Minors Killed During Iran’s Nationwide Protests: Ongoing Documentation and Uncertainty
As nationwide protests in Iran have been met with widespread arrests and the use of lethal force, growing evidence indicates that a significant number of school-aged children were among those killed.
As nationwide protests in Iran have been met with widespread arrests and the use of lethal force, growing evidence indicates that a significant number of school-aged children were among those killed. While multiple actors have released figures and partial documentation, the final and fully verified number of deaths of minors remains unclear, reflecting broader challenges related to access, transparency, and verification.
The Coordination Council of Iranian Teachers’ Trade Associations has reported that the number of children killed during the protests has exceeded 160. According to the council’s spokesperson, Mohammad Habibi, new names of minors have continued to surface over time, even after earlier lists were believed to be complete. In public statements, the council has described the documentation process as ongoing and noted that the victims were children and adolescents who would still be attending classes if their lives had not been cut short.
Iranian authorities, for their part, state that the overall number of people killed during the protests stands at 3,117. Officials have acknowledged that this figure is not final and that authorities do not yet possess the full list of names. To address this, the government has launched a public website inviting families to submit additional information and names of those believed to have died during the unrest.
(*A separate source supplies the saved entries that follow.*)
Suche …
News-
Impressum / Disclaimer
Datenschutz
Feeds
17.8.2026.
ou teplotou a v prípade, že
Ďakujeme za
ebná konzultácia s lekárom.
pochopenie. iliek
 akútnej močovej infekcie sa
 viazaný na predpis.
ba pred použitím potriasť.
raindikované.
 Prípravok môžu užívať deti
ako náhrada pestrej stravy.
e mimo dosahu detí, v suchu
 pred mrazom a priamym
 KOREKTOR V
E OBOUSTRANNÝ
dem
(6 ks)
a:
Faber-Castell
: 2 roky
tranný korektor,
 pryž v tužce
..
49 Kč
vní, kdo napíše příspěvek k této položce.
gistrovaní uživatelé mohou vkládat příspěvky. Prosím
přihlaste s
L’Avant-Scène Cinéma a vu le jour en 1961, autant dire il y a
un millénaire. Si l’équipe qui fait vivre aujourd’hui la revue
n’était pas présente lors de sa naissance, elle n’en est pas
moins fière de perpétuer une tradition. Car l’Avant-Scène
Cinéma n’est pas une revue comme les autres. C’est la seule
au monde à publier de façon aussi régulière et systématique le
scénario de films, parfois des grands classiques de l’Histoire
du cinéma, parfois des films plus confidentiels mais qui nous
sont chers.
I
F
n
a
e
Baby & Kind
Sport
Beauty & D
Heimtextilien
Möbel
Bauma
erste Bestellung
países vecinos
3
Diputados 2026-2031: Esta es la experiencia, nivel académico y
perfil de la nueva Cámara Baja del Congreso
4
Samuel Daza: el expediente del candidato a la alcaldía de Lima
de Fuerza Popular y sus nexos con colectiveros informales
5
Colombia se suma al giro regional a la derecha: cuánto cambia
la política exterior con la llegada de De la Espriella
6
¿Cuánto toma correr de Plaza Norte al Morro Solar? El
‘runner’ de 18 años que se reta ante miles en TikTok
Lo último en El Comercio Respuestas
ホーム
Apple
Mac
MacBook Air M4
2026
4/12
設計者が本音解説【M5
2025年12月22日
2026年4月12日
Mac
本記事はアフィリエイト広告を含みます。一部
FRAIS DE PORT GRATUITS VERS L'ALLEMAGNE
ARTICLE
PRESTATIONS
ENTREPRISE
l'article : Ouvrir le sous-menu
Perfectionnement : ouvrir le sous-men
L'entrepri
While authorities - including members of parliament overseeing educational affairs - have confirmed that minors under the age of 18 have been among those killed, they have not published a specific breakdown identifying which of those killed are minors. They have also indicated that detailed data from law-enforcement agencies regarding the number of detained, injured, or killed students has not yet been made public.
At least ten of the student names documented by the teachers’ council do not appear in the government’s published list. At the same time, available comparisons suggest that the official figures are broadly close to those reported by teachers’ representatives, underscoring both areas of overlap and that available data is changing as more fatalities come to light.
Human rights organizations have also documented child and student casualties. Aggregated data published by the Human Rights Activists News Agency (HRANA) reports 6,941 confirmed deaths overall, including 171 children. HRANA’s reporting is based on compiling information from families, local sources, activists, and media outlets. The organization has not released a public list of names for child victims and notes that an additional 11,630 cases remain under review, indicating that casualty figures remain provisional.
Arrests increased sharply during the protests, with human rights groups estimating that tens of thousands of people were detained, though precise figures remain difficult to verify due to restricted access and limited official disclosure. HRANA reports 50,921 arrests, 11,021 seriously injured civilians, 307 reported cases of forced confessions, and 11,047 summonses. Reports of student arrests have also emerged, raising further concerns about the impact of the crackdown on educational communities.
Despite the publication of official figures and ongoing documentation by teachers’ associations, human rights organizations, and journalists, the full scope of student deaths has not yet been conclusively established. Differences in methodologies, continued review of unresolved cases, and the absence of detailed official breakdowns mean that current numbers should be understood as evolving rather than definitive.
What remains consistent across all available sources is that children and students were among those killed during the protests. Documentation efforts continue alongside broader attempts to establish a comprehensive and accurate account of the human cost of the unrest.